Task instructions:
Each line in the records below, from the one that contains "Wrap output in" to the one that contains "segmentation as SVG.", should be reproduced exactly, the first and last included.

Given entries:

☆ ☆ ☆ ☆

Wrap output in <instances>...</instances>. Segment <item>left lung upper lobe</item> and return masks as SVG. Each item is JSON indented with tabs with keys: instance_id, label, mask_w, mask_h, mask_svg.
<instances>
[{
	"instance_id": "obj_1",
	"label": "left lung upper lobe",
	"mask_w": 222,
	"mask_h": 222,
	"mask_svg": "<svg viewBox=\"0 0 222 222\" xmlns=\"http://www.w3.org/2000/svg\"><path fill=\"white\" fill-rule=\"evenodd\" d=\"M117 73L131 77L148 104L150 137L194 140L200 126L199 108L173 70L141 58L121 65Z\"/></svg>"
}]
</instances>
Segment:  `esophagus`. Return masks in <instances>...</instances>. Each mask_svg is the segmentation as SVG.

☆ ☆ ☆ ☆

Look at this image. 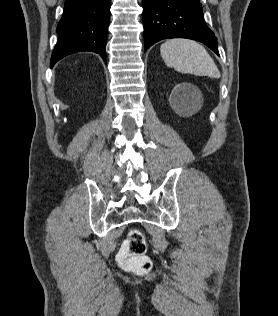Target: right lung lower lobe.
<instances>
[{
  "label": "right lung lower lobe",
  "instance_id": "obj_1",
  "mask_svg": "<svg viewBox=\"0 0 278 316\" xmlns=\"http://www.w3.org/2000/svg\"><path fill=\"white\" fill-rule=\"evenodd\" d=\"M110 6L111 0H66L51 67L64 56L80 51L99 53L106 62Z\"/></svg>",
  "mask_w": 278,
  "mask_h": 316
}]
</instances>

☆ ☆ ☆ ☆

Response to the exercise:
Wrap output in <instances>...</instances>. Segment <item>left lung upper lobe</item> and return masks as SVG. Each item is JSON indented with tabs with keys: instance_id, label, mask_w, mask_h, mask_svg.
<instances>
[{
	"instance_id": "obj_1",
	"label": "left lung upper lobe",
	"mask_w": 222,
	"mask_h": 222,
	"mask_svg": "<svg viewBox=\"0 0 222 222\" xmlns=\"http://www.w3.org/2000/svg\"><path fill=\"white\" fill-rule=\"evenodd\" d=\"M117 73L131 77L148 104L150 137L194 140L200 126L199 108L173 70L141 58L121 65Z\"/></svg>"
}]
</instances>
Segment:  `esophagus`. Return masks in <instances>...</instances>. Each mask_svg is the segmentation as SVG.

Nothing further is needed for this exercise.